= Ricker wavelet =

Wavelet proportional to the second derivative of a Gaussian

Mexican hat

In mathematics and numerical analysis, the Ricker wavelet, Mexican hat wavelet, or Marr wavelet (for David Marr)
$\psi(t) = \frac{2}{\sqrt{3\sigma}\pi^{1/4}} \left(1 - \left(\frac{t}{\sigma}\right)^2 \right) e^{-\frac{t^2}{2\sigma^2}}$
is the negative normalized $\left(\int_{\mathbb{R}}\psi^2=1\right)$ second derivative of a Gaussian function, i.e., up to scale and normalization, the second Hermite function.
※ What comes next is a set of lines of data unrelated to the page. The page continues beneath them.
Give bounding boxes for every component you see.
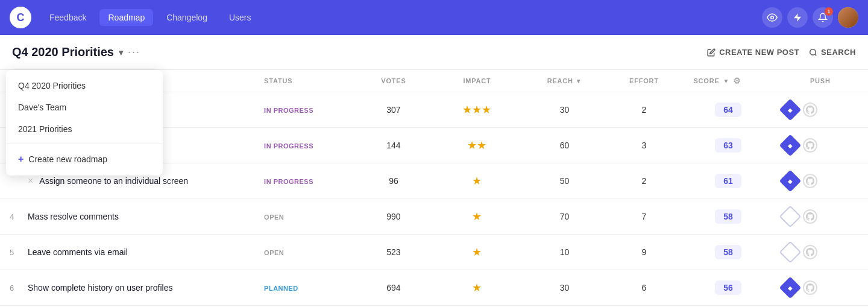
- row-title-cell: 5 Leave comments via email: [0, 235, 254, 270]
- row-votes-cell: 144: [358, 128, 430, 163]
- github-icon[interactable]: [803, 138, 817, 153]
- row-reach-cell: 10: [525, 235, 605, 270]
- row-reach-cell: 70: [525, 199, 605, 235]
- row-votes-cell: 990: [358, 199, 430, 235]
- github-icon[interactable]: [803, 245, 817, 259]
- row-score-cell: 58: [684, 199, 772, 235]
- row-effort-cell: 7: [605, 199, 684, 235]
- row-title-cell: 6 Show complete history on user profiles: [0, 270, 254, 306]
- create-roadmap-label: Create new roadmap: [28, 154, 107, 164]
- dropdown-item-daves-team[interactable]: Dave's Team: [6, 97, 163, 118]
- push-diamond-icon[interactable]: ◆: [779, 277, 801, 299]
- row-score-cell: 61: [684, 163, 772, 199]
- create-post-label: CREATE NEW POST: [719, 48, 799, 57]
- create-post-button[interactable]: CREATE NEW POST: [707, 48, 799, 57]
- github-icon[interactable]: [803, 280, 817, 295]
- row-votes-cell: 694: [358, 270, 430, 306]
- dropdown-divider: [6, 144, 163, 144]
- eye-icon-button[interactable]: [762, 7, 782, 28]
- row-votes-cell: 307: [358, 92, 430, 128]
- page-title: Q4 2020 Priorities: [12, 45, 114, 59]
- col-header-impact: IMPACT: [429, 70, 524, 92]
- bell-icon-button[interactable]: 1: [813, 7, 833, 28]
- col-header-status: STATUS: [254, 70, 357, 92]
- table-row: 5 Leave comments via email OPEN 523 ★ 10…: [0, 235, 868, 270]
- score-value: 64: [715, 103, 741, 117]
- logo[interactable]: C: [10, 7, 31, 28]
- score-value: 61: [715, 174, 741, 188]
- row-impact-cell: ★: [429, 199, 524, 235]
- table-row: 6 Show complete history on user profiles…: [0, 270, 868, 306]
- score-gear-icon[interactable]: ⚙: [733, 76, 741, 86]
- row-effort-cell: 3: [605, 128, 684, 163]
- col-header-votes: VOTES: [358, 70, 430, 92]
- push-diamond-icon-ghost[interactable]: [779, 206, 801, 228]
- bell-badge: 1: [825, 7, 833, 16]
- push-diamond-icon-ghost[interactable]: [779, 241, 801, 264]
- plus-icon: +: [18, 154, 24, 165]
- row-title[interactable]: Show complete history on user profiles: [28, 283, 172, 293]
- row-votes-cell: 96: [358, 163, 430, 199]
- row-reach-cell: 30: [525, 270, 605, 306]
- col-header-reach[interactable]: REACH ▼: [525, 70, 605, 92]
- status-badge: OPEN: [264, 214, 284, 221]
- row-status-cell: OPEN: [254, 199, 357, 235]
- table-row: 4 Mass resolve comments OPEN 990 ★ 70 7 …: [0, 199, 868, 235]
- search-button[interactable]: SEARCH: [809, 48, 856, 57]
- row-title[interactable]: Mass resolve comments: [28, 212, 119, 221]
- push-diamond-icon[interactable]: ◆: [779, 135, 801, 157]
- github-icon[interactable]: [803, 103, 817, 117]
- status-badge: OPEN: [264, 249, 284, 256]
- row-score-cell: 58: [684, 235, 772, 270]
- row-impact-cell: ★★: [429, 128, 524, 163]
- status-badge: PLANNED: [264, 285, 298, 292]
- row-impact-cell: ★: [429, 163, 524, 199]
- push-diamond-icon[interactable]: ◆: [779, 99, 801, 121]
- nav-users[interactable]: Users: [221, 9, 260, 26]
- header-title-dropdown[interactable]: Q4 2020 Priorities ▾: [12, 45, 123, 59]
- row-status-cell: OPEN: [254, 235, 357, 270]
- svg-point-2: [810, 49, 816, 54]
- row-title[interactable]: Leave comments via email: [28, 247, 128, 257]
- row-status-cell: IN PROGRESS: [254, 128, 357, 163]
- status-badge: IN PROGRESS: [264, 178, 313, 185]
- navigation: C Feedback Roadmap Changelog Users 1: [0, 0, 868, 35]
- status-badge: IN PROGRESS: [264, 107, 313, 114]
- nav-changelog[interactable]: Changelog: [158, 9, 216, 26]
- score-value: 56: [715, 280, 741, 295]
- score-value: 58: [715, 245, 741, 259]
- github-icon[interactable]: [803, 174, 817, 188]
- svg-line-3: [815, 54, 817, 55]
- create-roadmap-button[interactable]: + Create new roadmap: [6, 148, 163, 171]
- search-label: SEARCH: [821, 48, 856, 57]
- col-header-effort: EFFORT: [605, 70, 684, 92]
- row-number: 5: [10, 248, 22, 257]
- row-push-cell: ◆: [773, 270, 868, 306]
- status-badge: IN PROGRESS: [264, 142, 313, 150]
- dropdown-item-q4[interactable]: Q4 2020 Priorities: [6, 75, 163, 97]
- nav-feedback[interactable]: Feedback: [41, 9, 95, 26]
- dropdown-item-2021[interactable]: 2021 Priorities: [6, 118, 163, 140]
- reach-sort-icon: ▼: [576, 78, 582, 84]
- github-icon[interactable]: [803, 209, 817, 224]
- lightning-icon-button[interactable]: [787, 7, 808, 28]
- row-title[interactable]: Assign someone to an individual screen: [39, 176, 188, 186]
- row-effort-cell: 9: [605, 235, 684, 270]
- row-score-cell: 64: [684, 92, 772, 128]
- nav-icons: 1: [762, 7, 858, 28]
- page-header: Q4 2020 Priorities ▾ ··· Q4 2020 Priorit…: [0, 35, 868, 70]
- row-effort-cell: 2: [605, 163, 684, 199]
- user-avatar[interactable]: [838, 7, 858, 28]
- svg-marker-1: [794, 13, 801, 21]
- more-options-button[interactable]: ···: [128, 46, 140, 59]
- row-score-cell: 63: [684, 128, 772, 163]
- row-reach-cell: 50: [525, 163, 605, 199]
- row-reach-cell: 60: [525, 128, 605, 163]
- score-value: 58: [715, 209, 741, 224]
- row-votes-cell: 523: [358, 235, 430, 270]
- push-diamond-icon[interactable]: ◆: [779, 170, 801, 192]
- row-effort-cell: 2: [605, 92, 684, 128]
- nav-roadmap[interactable]: Roadmap: [99, 9, 153, 26]
- row-number: 4: [10, 212, 22, 221]
- col-header-score: SCORE ▼ ⚙: [684, 70, 772, 92]
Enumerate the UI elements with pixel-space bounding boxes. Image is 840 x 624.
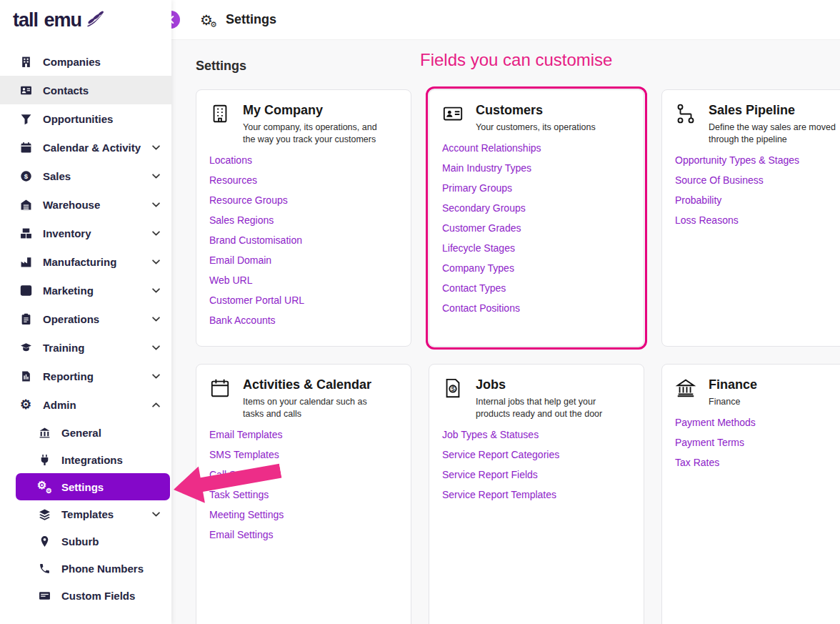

It is a special case of the family of continuous wavelets (wavelets used in a continuous wavelet transform) known as Hermitian wavelets. The Ricker wavelet is frequently employed to model seismic data and as a broad-spectrum source term in computational electrodynamics.

The Ricker wavelet has two vanishing moments,
$$\int_{-\infty}^{\infty} \psi(t)\,dt = 0,
\qquad
\int_{-\infty}^{\infty} t\,\psi(t)\,dt = 0,$$

and is therefore insensitive to any linear trends $y=ax + b$ in the analyzed signal.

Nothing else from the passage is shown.